Fig. 3 illustrates an embodiment of the present invention in which conductive layer 16 has been patterned to provide open section 26 extending to the dielectric layer 12 between conductive features 14 of conductive layer 17 on which LESDs 24 are bonded. This patterning helps to thermally isolate the adjacent conductive features and enhance thermal management of the LESDs. For example, if one LESD produces more heat than a neighboring LESD, heat could travel through thermally conductive layer 16 from the hotter LESD to the cooler LESD, thereby potentially interfering with the function of the cooler LESD. By thermally isolating the LESDs, the heat generated by each LESD can be managed individually. Fig. 4 illustrates another embodiment of the present invention similar to the embodiment of Fig. 3. In Fig. 4, an insulative layer 30 has been added between dielectric layer 12 and one of the conductive features 14. This structure can be made, for example, by using a photolithography method to pattern insulative layer on dielectric layer 12, then using a standard semi-additive process to add the conductive layer(s) to the structure. An LESD generating less heat than an adjacent LESD would preferably be placed above insulation layer 30. Insulation layer 30 may comprise any suitable material, including but not limited to, polyimides, epoxies, acrylics, etc. In at least one alternate embodiment, conductive layer 16 is continuous between the locations of adjacent LESDs (unlike open section of Fig. 3 and the open section shown in Fig. 4). In this embodiment, insulative layer 30 can provide thermal isolation between the LESDs.

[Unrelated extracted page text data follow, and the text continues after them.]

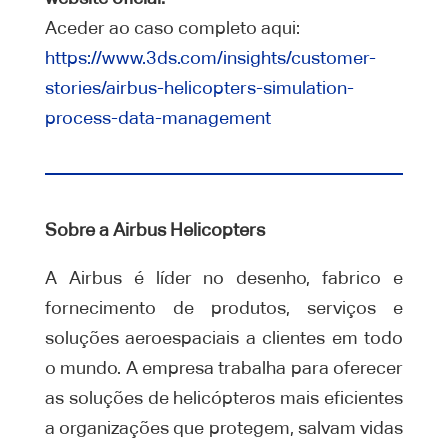
Aceder ao caso completo aqui:
https://www.3ds.com/insights/customer-
stories/airbus-helicopters-simulation-
process-data-management
Sobre a Airbus Helicopters
A Airbus é líder no desenho, fabrico e
fornecimento de produtos, serviços e
soluções aeroespaciais a clientes em todo
o mundo. A empresa trabalha para oferecer
as soluções de helicópteros mais eficientes
a organizações que protegem, salvam vidas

Fig. 5 illustrates yet another embodiment of the present invention similar to the embodiment of Fig. 3. In Fig. 5, the thin dielectric layer 12 includes protrusions 32. These protrusions 32 are typically adjacent to, or between, conductive features on which LESDs are bonded. The protrusions can provide enhanced thermal isolation between adjacent LESDs and can also improve the overall mechanical strength of the dielectric layer and flexible LESD article. The thickness of the protrusion 32 may be any thickness but is typically about 2 to about 20 times the bulk thickness of the thin dielectric layer 12. The protrusions 32 may be made, for example, by starting with a dielectric substrate having a thickness equal to the desired height of the protrusions 32, photomasking the areas where the protrusions are desired and etching the exposed portions of the dielectric substrate to the desired bulk thickness. In at least one other embodiment, the protrusions and thin layer having a bulk thickness are formed using embossing or microreplication processes. The protrusions may be any suitable size or shape and may be, for example, pyramids, truncated pyramids, cubes, hemispheres, etc. They may be individuated features or may form continuous features that are adjacent to, or are between, multiple conductive features. A plurality of protrusions may also be located on the flexible substrate in any suitable pattern or configuration, e.g., grids, serpentine shapes, circles, etc.

In at least one embodiment, the dielectric substrate and copper layers thereon provide a thin and compliant support for the LESD packages. The LESDs can be packaged directly on the flexible substrate, e.g., by applying an encapsulating material over individual LESDs and the conductive features on which they are located, or by applying an encapsulant over an array of LESDs and the conductive layer around such LESDs. The encapsulant is preferably a transparent (i.e., having a transmittance over 99%) molding compound. It may optionally be suitable to act as a lens when cured. Silicones and epoxies are suitable encapsulating compounds. It may further contain optical diffusing particles distributed therein. Suitable molding compounds may be purchased, e.g., from Shin-Etsu Chemical Co., Ltd., of Japan and NuSil Silicone Technology of Santa Barbara, Calif. If desired, a wavelength converting material, such as a phosphor coating, may be deposited on top of the LESD prior to encapsulation. An underfill material may optionally be applied prior to encapsulating the LESD. The flexible LES devices may also be enclosed in a waterproof/weatherproof, transparent casing, which may be made from any suitable polymeric transparent material.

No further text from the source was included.